2019-2020 Academic Year

News and Highlights in October 2019

According to the National Audubon Society, the Eastern Goldfinch (the New Jersey state bird) may soon head north to Canada to avoid rapid warming, reports CBS, the Philadelphia Inquirer, and NorthJersey.com. It would only take 3 degrees Fahrenheit of warming for the bird to move on from New Jersey.


A News12 New Jersey article examines some of the ways Rutgers University is combatting climate change through sustainability efforts such as using compost and single-stream recycling along with installing water bottle filling stations across campus.


Climate change will have devastating impacts on the oceans through warming and acidification, according to a recent UN report. RCI affiliate Malin Pinsky speaks to CNN on the implications of this for fisheries, which he described as a ‘canary in the coal mine’ for other climate impacts.


Rutgers scientists, including RCI affiliate David Bushekare serving as the principal investigators for projects which received $16 million in NOAA Sea Grant funding. Bushek is leading the project for the Atlantic and Gulf Shellfish Seed Biosecurity Collaborative.


Rutgers gliders will be used to collect ocean temperature data ahead of hurricanes along the Mid-Atlantic this year, reports NJ 101.5. RCI affiliate Travis Miles discusses the utility of using robots to take measurements where humans can not go.


Permeable concrete can reduce the urban heat island effect, according to a Rutgers-led study in the Journal of Cleaner Production, reports Rutgers Today and the Daily Targum. Permeable concrete can be designed to be highly effective in handling heat, especially on rainy days, and allow water to drain through more easily. The concrete can transfer heat more quickly through to the ground, reducing air temperatures.


Rutgers University President Robert Barchi announced that the University has started sharing information with the University Climate Change Coalition (UC3), reports the Daily Targum. The coalition is tasked with developing a comprehensive climate action plan for the University to achieve environmental and fiscal sustainability.

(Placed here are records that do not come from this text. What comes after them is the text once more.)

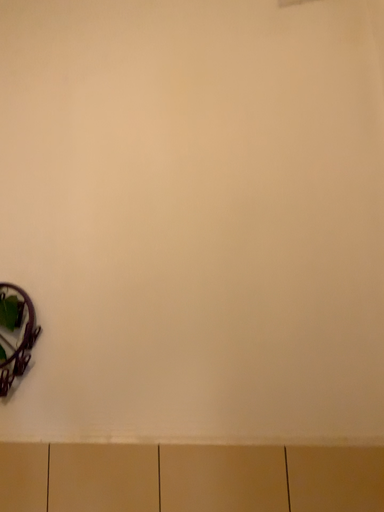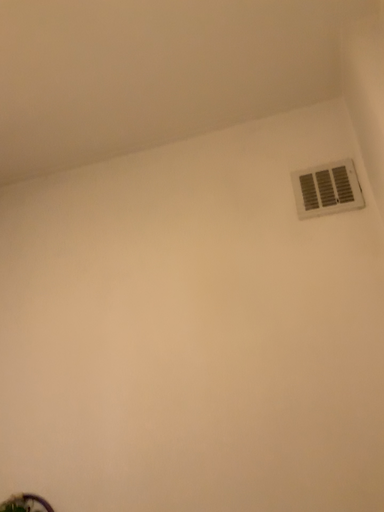 Question: Which way did the camera rotate in the video?

Choices:
 (A) rotated downward
 (B) rotated upward

Answer: (B) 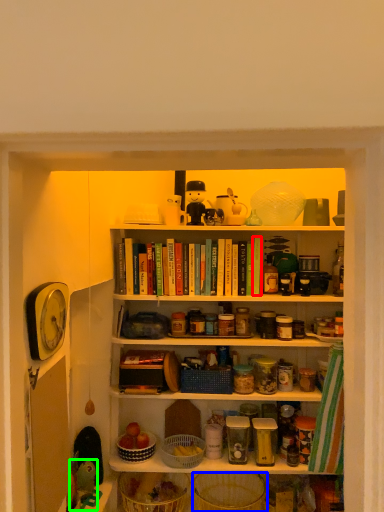 Question: Considering the real-world distances, which object is farthest from book (highlighted by a red box)? basket (highlighted by a blue box) or toy (highlighted by a green box)?

Choices:
 (A) basket
 (B) toy

Answer: (A) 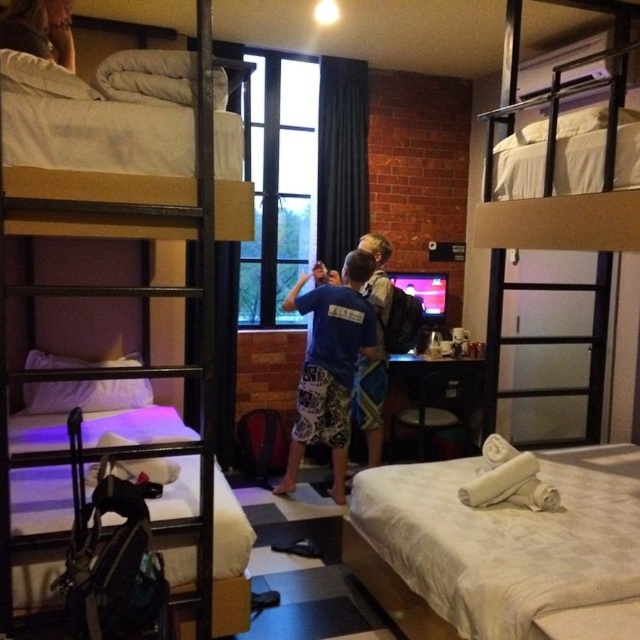 You are standing in the room and want to place a small plant between the two points, point (636, 445) and point (337, 461). Since the plant needs to be placed at a position that is equidistant from both points, will the plant be closer to the camera or further away compared to the point that is closer to the camera?

The plant placed equidistant between point (636, 445) and point (337, 461) will be closer to the camera than the point that is closer to the camera because the midpoint between them would be closer to the nearer point. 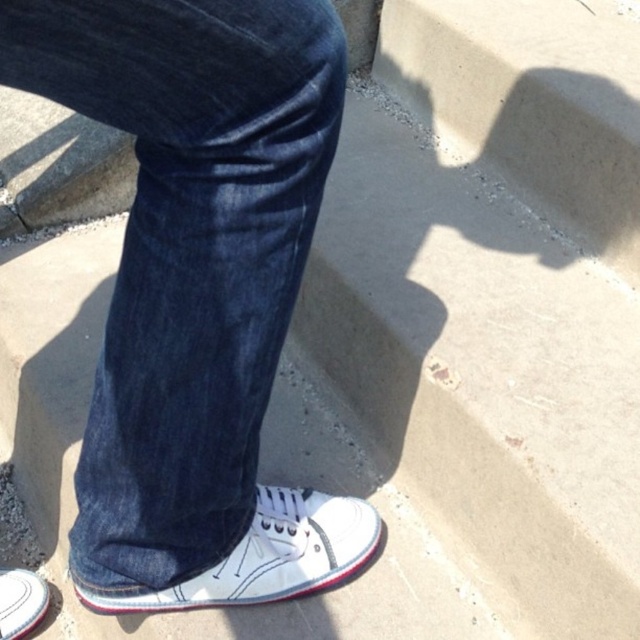 At what (x,y) coordinates should I click in order to perform the action: click on dark blue denim jeans at center. Please return your answer as a coordinate pair (x, y). The width and height of the screenshot is (640, 640). Looking at the image, I should click on (188, 252).

Is dark blue denim jeans at center wider than white canvas shoe at lower center?

No, dark blue denim jeans at center is not wider than white canvas shoe at lower center.

This screenshot has width=640, height=640. Describe the element at coordinates (188, 252) in the screenshot. I see `dark blue denim jeans at center` at that location.

I want to click on dark blue denim jeans at center, so click(188, 252).

The width and height of the screenshot is (640, 640). What do you see at coordinates (188, 252) in the screenshot?
I see `dark blue denim jeans at center` at bounding box center [188, 252].

Between point (168, 225) and point (44, 604), which one is positioned behind?

Positioned behind is point (44, 604).

In order to click on dark blue denim jeans at center in this screenshot , I will do `click(188, 252)`.

Is white canvas shoe at lower center to the right of white canvas shoe at lower left from the viewer's perspective?

Indeed, white canvas shoe at lower center is positioned on the right side of white canvas shoe at lower left.

Does white canvas shoe at lower center have a greater width compared to white canvas shoe at lower left?

Correct, the width of white canvas shoe at lower center exceeds that of white canvas shoe at lower left.

Find the location of a particular element. Image resolution: width=640 pixels, height=640 pixels. white canvas shoe at lower center is located at coordinates (266, 556). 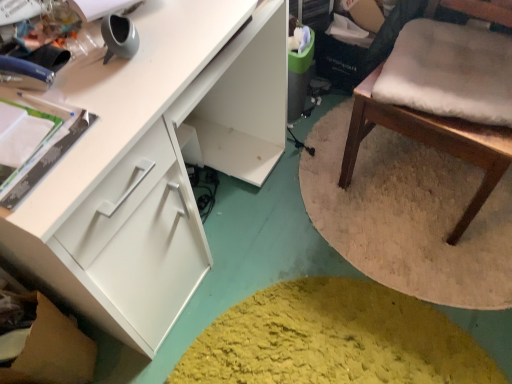 Locate an element on the screen. This screenshot has width=512, height=384. free location in front of wooden chair with white cushion at right is located at coordinates (443, 269). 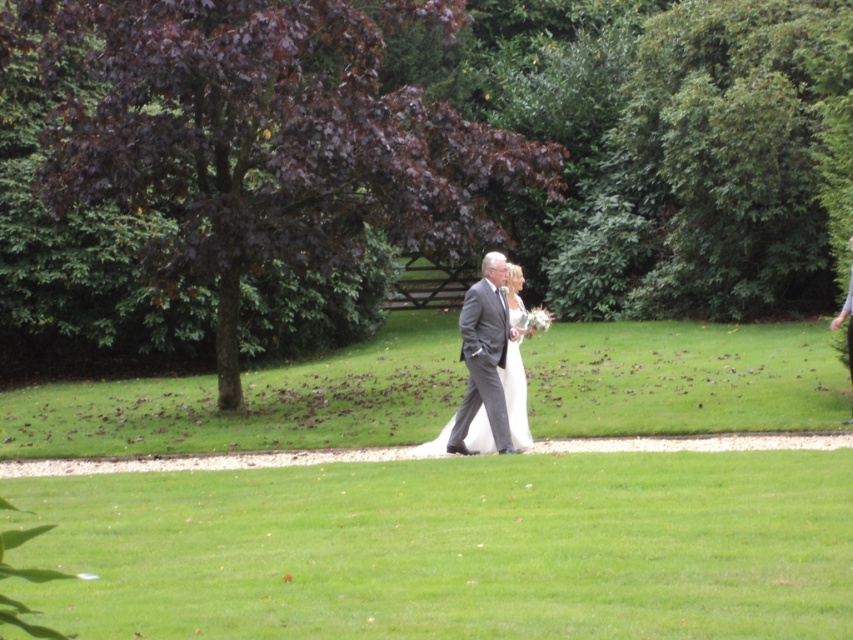 In the scene shown: You are a photographer planning to capture a photo of the gray suit at center and the green grass at center. Which object occupies more area in the image?

The green grass at center is bigger than the gray suit at center, so it occupies more area in the image. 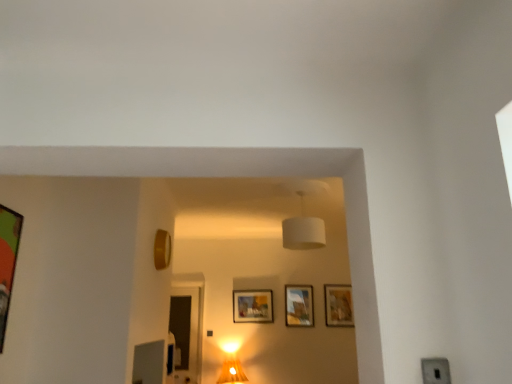 Question: Is matte wooden picture frame at center, which appears as the 3th picture frame when viewed from the back, smaller than matte wooden picture frame at center, which is the 2th picture frame from back to front?

Choices:
 (A) no
 (B) yes

Answer: (A)

Question: From the image's perspective, is matte wooden picture frame at center, positioned as the 3th picture frame in right-to-left order, below matte wooden picture frame at center, which is the second picture frame in right-to-left order?

Choices:
 (A) no
 (B) yes

Answer: (B)

Question: Considering the relative sizes of matte wooden picture frame at center, marked as the 3th picture frame in a front-to-back arrangement, and matte wooden picture frame at center, acting as the 4th picture frame starting from the left, in the image provided, is matte wooden picture frame at center, marked as the 3th picture frame in a front-to-back arrangement, wider than matte wooden picture frame at center, acting as the 4th picture frame starting from the left,?

Choices:
 (A) yes
 (B) no

Answer: (A)

Question: Would you say matte wooden picture frame at center, which is the 2th picture frame from back to front, is part of matte wooden picture frame at center, positioned as the 3th picture frame in right-to-left order,'s contents?

Choices:
 (A) yes
 (B) no

Answer: (B)

Question: Is matte wooden picture frame at center, positioned as the 3th picture frame in right-to-left order, at the left side of matte wooden picture frame at center, which is the second picture frame in right-to-left order?

Choices:
 (A) no
 (B) yes

Answer: (B)

Question: From the image's perspective, is green matte picture frame at left, acting as the first picture frame starting from the left, positioned above or below white fabric lampshade at center?

Choices:
 (A) above
 (B) below

Answer: (B)

Question: Is green matte picture frame at left, arranged as the fifth picture frame when viewed from the back, bigger or smaller than white fabric lampshade at center?

Choices:
 (A) small
 (B) big

Answer: (A)

Question: In terms of height, does green matte picture frame at left, acting as the first picture frame starting from the left, look taller or shorter compared to white fabric lampshade at center?

Choices:
 (A) short
 (B) tall

Answer: (B)

Question: Is point (4, 254) positioned closer to the camera than point (302, 231)?

Choices:
 (A) closer
 (B) farther

Answer: (A)

Question: Is matte wooden picture frame at center, which is the 2th picture frame from back to front, in front of or behind white fabric lampshade at center in the image?

Choices:
 (A) behind
 (B) front

Answer: (A)

Question: Visually, is matte wooden picture frame at center, acting as the 4th picture frame starting from the left, positioned to the left or to the right of white fabric lampshade at center?

Choices:
 (A) right
 (B) left

Answer: (A)

Question: Based on their sizes in the image, would you say matte wooden picture frame at center, marked as the fourth picture frame in a front-to-back arrangement, is bigger or smaller than white fabric lampshade at center?

Choices:
 (A) small
 (B) big

Answer: (A)

Question: In terms of height, does matte wooden picture frame at center, acting as the 4th picture frame starting from the left, look taller or shorter compared to white fabric lampshade at center?

Choices:
 (A) tall
 (B) short

Answer: (B)

Question: Does point (170, 314) appear closer or farther from the camera than point (226, 354)?

Choices:
 (A) farther
 (B) closer

Answer: (A)

Question: Considering the positions of transparent glass door at center and matte gold table lamp at center in the image, is transparent glass door at center wider or thinner than matte gold table lamp at center?

Choices:
 (A) thin
 (B) wide

Answer: (A) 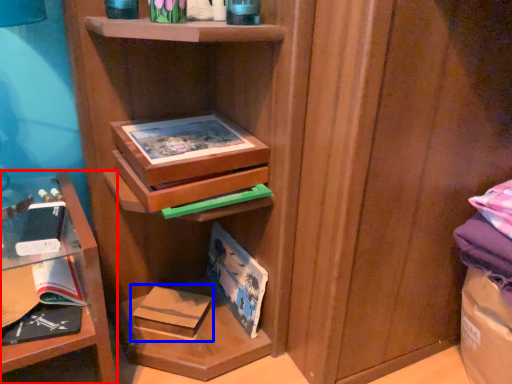 Question: Among these objects, which one is nearest to the camera, shelf (highlighted by a red box) or paperback book (highlighted by a blue box)?

Choices:
 (A) shelf
 (B) paperback book

Answer: (A) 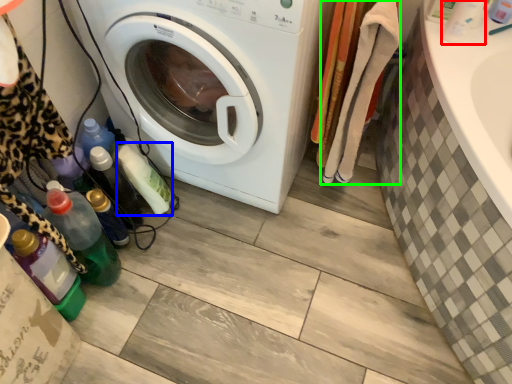 Question: Considering the real-world distances, which object is farthest from bottle (highlighted by a red box)? bottle (highlighted by a blue box) or clothing (highlighted by a green box)?

Choices:
 (A) bottle
 (B) clothing

Answer: (A)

Phys.org reports on a recent Rutgers report authored by RCI associate director Marjorie Kaplan and affiliate Jeanne Herb, which recognizes the need to target disadvantaged populations with climate legislation in order to best achieve the best outcomes for all.


A new study published in Nature Geoscience and co-authored by RCI affiliate Yair Rosenthal questions the Himalayan rock weathering hypothesis’s role in climate change over the past 15 million years, reports Rutgers Today. The study found that calcium carbonate in deep-sea sediments have decreased over the past 15 million years, contradicting the hypothesis of enhanced rock weathering.


Rutgers University President Robert Barchi announced the creation of the President’s Task Force on Carbon Neutrality and Carbon Resilience, charged with the mission of developing a comprehensive climate action plan, reports the Daily Targum. RCI affiliate Robert Kopp will co-chair the task force, which will analyze greenhouse gas emissions at the University and develop solutions to make the University environmentally sustainable and fiscally responsible.


RCI affiliate Martin Bunzl has been appointed to the advisory board of the Salk Institute Harnessing Plants Initiative. The initiative aims to fight climate change by optimizing a plant’s natural ability to capture and store carbon.